Muslims Speak Out Against the NYC Mosque

Raheel Raza and Tarek Fatah write an op-ed in the Ottawa Citizen concerning the plans of their fellow Muslims to build a mosque in the shadow of the World Trade Center site.  They close it this way:
It's a repugnant thought that $100 million would be brought into the United States rather than be directed at dying and needy Muslims in Darfur or Pakistan.

Let's not forget that a mosque is an exclusive place of worship for Muslims and not an inviting community centre. Most Americans are wary of mosques due to the hard core rhetoric that is used in pulpits. And rightly so. As Muslims we are dismayed that our co-religionists have such little consideration for their fellow citizens and wish to rub salt in their wounds and pretend they are applying a balm to sooth the pain.

The Koran implores Muslims to speak the truth, even if it hurts the one who utters the truth. Today we speak the truth, knowing very well Muslims have forgotten this crucial injunction from Allah.

If this mosque does get built, it will forever be a lightning rod for those who have little room for Muslims or Islam in the U.S. We simply cannot understand why on Earth the traditional leadership of America's Muslims would not realize their folly and back out in an act of goodwill.

As for those teary-eyed, bleeding-heart liberals such as New York mayor Michael Bloomberg and much of the media, who are blind to the Islamist agenda in North America, we understand their goodwill.

Unfortunately for us, their stand is based on ignorance and guilt, and they will never in their lives have to face the tyranny of Islamism that targets, kills and maims Muslims worldwide, and is using liberalism itself to destroy liberal secular democratic societies from within.
The one time in my life that I was in America but felt like I was in a foreign country was when I had to visit a mosque in San Diego for my work as a church insurer. As it turned out later this particular mosque was home to a couple of the 9/11 hijackers.

I felt every eye in the place glaring at me as I walked to the office to meet the administrator, and as we walked around the building during the inspection I've never felt so out-of-place in my life. Frankly, it was a very dark feeling in there and I was pretty glad to get in my car and get out of there. When they chose some months later to take their business to another insurer I didn't feel bad about that at all...and neither did the company following the 9/11 attacks because that mosque became the target of some anti-Muslim vandalism when the connection to the 9/11 attacks was revealed.

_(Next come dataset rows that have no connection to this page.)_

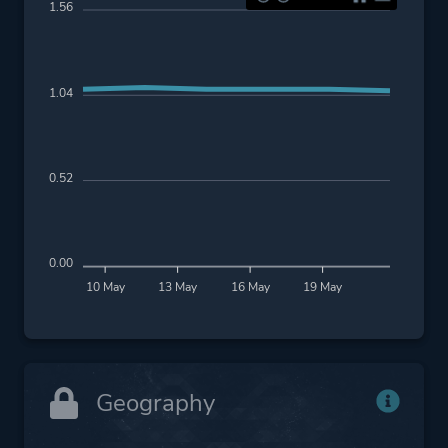
1.56
1.04
0.52
0.00
10 May
13 May
16 May
19 May
Geography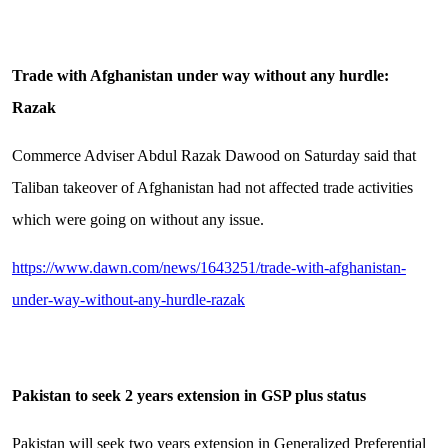
Trade with Afghanistan under way without any hurdle:
Razak
Commerce Adviser Abdul Razak Dawood on Saturday said that
Taliban takeover of Afghanistan had not affected trade activities
which were going on without any issue.
https://www.dawn.com/news/1643251/trade-with-afghanistan-
under-way-without-any-hurdle-razak
Pakistan to seek 2 years extension in GSP plus status
Pakistan will seek two years extension in Generalized Preferential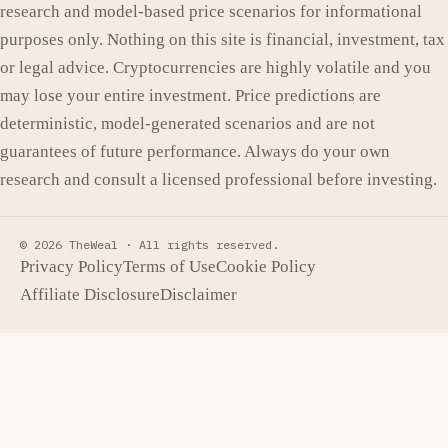
research and model-based price scenarios for informational
purposes only. Nothing on this site is financial, investment, tax
or legal advice. Cryptocurrencies are highly volatile and you
may lose your entire investment. Price predictions are
deterministic, model-generated scenarios and are not
guarantees of future performance. Always do your own
research and consult a licensed professional before investing.
© 2026 TheWeal ·
All rights reserved.
Privacy Policy
Terms of Use
Cookie Policy
Affiliate Disclosure
Disclaimer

Mayor Bloomberg has been a pillar of jello in this whole matter.  He can't run to a microphone fast enough to condemn those who oppose the mosque.  You'd think a guy with the last name "Bloomberg" would be a little more cautious about trying to play nice with a religion that has vowed to wipe his people from the earth.  But no, Bloomberg is so terrified of offending Muslims that after the attempted bombing in Times Square the best explanation he could come up with was it was someone opposed to Obamacare.

Can you imagine what New York City would have been like on 9/11 had Bloomberg been the mayor that day?

1 comment:

Larry Sheldon said...

Ya' know? There was a place in this piece where I read "pillar of salt", but when I went back to see if I'd lost the thread, it said "pillar of jello".

The pillar of salt metaphor seems to fit better, somehow.